▸ **Provided data**:
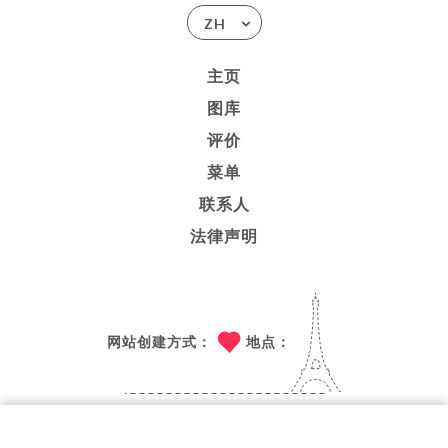
ZH
主页
图库
评价
菜单
联系人
法律声明
网站创建方式：
地点：
技术支持：
UNIITI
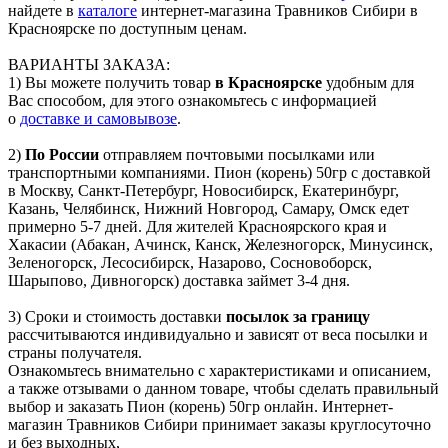
найдете в
каталоге
интернет-магазина Травников Сибири в
Красноярске по доступным ценам.
ВАРИАНТЫ ЗАКАЗА:
1) Вы можете получить товар
в Красноярске
удобным для
Вас способом, для этого ознакомьтесь с информацией
о
доставке и самовывозе
.
2)
По России
отправляем почтовыми посылками или
транспортными компаниями. Пион (корень) 50гр с доставкой
в Москву, Санкт-Петербург, Новосибирск, Екатеринбург,
Казань, Челябинск, Нижний Новгород, Самару, Омск едет
примерно 5-7 дней. Для жителей Красноярского края и
Хакасии (Абакан, Ачинск, Канск, Железногорск, Минусинск,
Зеленогорск, Лесосибирск, Назарово, Сосновоборск,
Шарыпово, Дивногорск) доставка займет 3-4 дня.
3) Сроки и стоимость доставки
посылок за границу
рассчитываются индивидуально и зависят от веса посылки и
страны получателя.
Ознакомьтесь внимательно с характеристиками и описанием,
а также отзывами о данном товаре, чтобы сделать правильный
выбор и заказать Пион (корень) 50гр онлайн. Интернет-
магазин Травников Сибири принимает заказы круглосуточно
и без выходных,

▸ **Action item**: Where a line above contains the word "Пион", show that line.

▸ **Written reply**:
транспортными компаниями. Пион (корень) 50гр с доставкой
выбор и заказать Пион (корень) 50гр онлайн. Интернет-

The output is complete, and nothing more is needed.